Extracted data entries ::
● ● ●
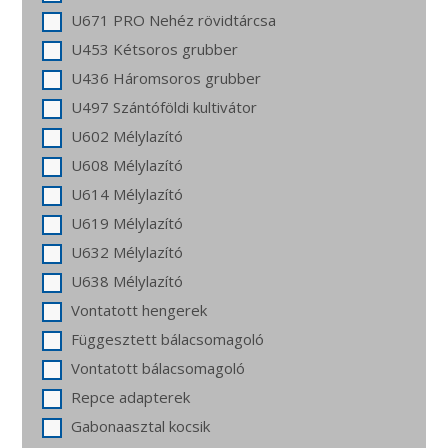
U671 PRO Nehéz rövidtárcsa
U453 Kétsoros grubber
U436 Háromsoros grubber
U497 Szántóföldi kultivátor
U602 Mélylazító
U608 Mélylazító
U614 Mélylazító
U619 Mélylazító
U632 Mélylazító
U638 Mélylazító
Vontatott hengerek
Függesztett bálacsomagoló
Vontatott bálacsomagoló
Repce adapterek
Gabonaasztal kocsik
● ● ●
Action item :: The lines wanted are those from the one with "U614 Mélylazító" through the last line of the records, repeated exactly and with both ends included.

Solution to the exercise ::
U614 Mélylazító
U619 Mélylazító
U632 Mélylazító
U638 Mélylazító
Vontatott hengerek
Függesztett bálacsomagoló
Vontatott bálacsomagoló
Repce adapterek
Gabonaasztal kocsik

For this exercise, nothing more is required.